You can provide accessKey and secretKey using an existing secret via monitoring-s3-access-key and monitoring-s3-secret-key secret data keys.

See secrets section for more details.

Miscellaneous

Minimal Role rules

The controller needs a service account with a bind role containing the following rules to work properly.

  - apiGroups: ["networking.k8s.io"]
resources: ["ingresses"]
verbs: ["get", "list", "watch", "create", "update", "patch", "delete"]
- apiGroups: ["apps"]
resources: ["deployments"]
verbs: ["create", "delete", "get", "list", "patch", "update", "watch"]
- apiGroups: [""]
resources: ["services", "pods", "configmaps"]
verbs: ["create", "delete", "get", "list", "patch", "update", "watch"]

By default, this service account and role will be created by the chart. It can be disabled with controller.serviceAccount.create value.

In this case you should also provide an existing service account using controller.serviceAccount.name value.

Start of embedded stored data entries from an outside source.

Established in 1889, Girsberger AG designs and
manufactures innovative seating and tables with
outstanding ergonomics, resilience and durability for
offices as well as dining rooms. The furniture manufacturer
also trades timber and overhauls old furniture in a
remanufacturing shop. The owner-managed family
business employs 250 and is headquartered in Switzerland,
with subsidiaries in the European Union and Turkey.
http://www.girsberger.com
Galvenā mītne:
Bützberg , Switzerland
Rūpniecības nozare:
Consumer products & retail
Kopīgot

Note: Platform pod do not require a service account and use the default one from the namespace. But if needed you can provide a custom existing service account using platform.serviceAccount.name value.

Setup node affinity

Since chart 0.5.0, we provide a way to setup node affinity for platform and controller pods. Example :

# platform specific node affinity configuration
platform:
affinity:
nodeAffinity:
requiredDuringSchedulingIgnoredDuringExecution:
nodeSelectorTerms:
- matchExpressions:
- key: kubernetes.io/os
operator: In
values:
- linux
-
# controller specific node affinity configuration
controller:
affinity:
nodeAffinity:
requiredDuringSchedulingIgnoredDuringExecution:
nodeSelectorTerms:
- matchExpressions:
- key: kubernetes.io/ok
operator: In
values:
- linux

See Kubernetes documentation on Node Affinity for more details.

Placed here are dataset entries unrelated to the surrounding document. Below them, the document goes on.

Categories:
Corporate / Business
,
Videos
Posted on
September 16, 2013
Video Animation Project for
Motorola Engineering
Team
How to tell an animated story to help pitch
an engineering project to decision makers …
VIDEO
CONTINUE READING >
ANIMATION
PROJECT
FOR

Platform service type NodePort

Since chart 0.6.1, we provide a way to configure the type of service is created for the platform. By default, the service type is ClusterIP, but you can also configure it to be NodePort, as followed:

platform:
service:
type: NodePort
nodePorts:
# You can either specify a port here, or leave it empty so Kubernetes will
# allocate a port automatically.
platform: ""

Taints and tolerations support

Since chart 0.6.1, we provide a way to configure taints and tolerations for the platform and controller pods. See kubernetes documentation on taints and tolerations for more details.

controller:
tolerations:
- key: "key1"
operator: "Equal"
value: "value1"
effect: "NoSchedule"

platform:
tolerations:
- key: "key2"
operator: "Exists"
effect: "NoExecute"

Troubleshooting

See Controller logs

kubectl logs -f -n NAMESPACE -l conduktor.io/app-name=platform-controller --all-containers

See Conduktor logs

kubectl logs -f -n NAMESPACE -l conduktor.io/app-name=platform --all-containers

  1. You don't have to be an administrator of the cluster, but you should be able to create new resources in a namespace.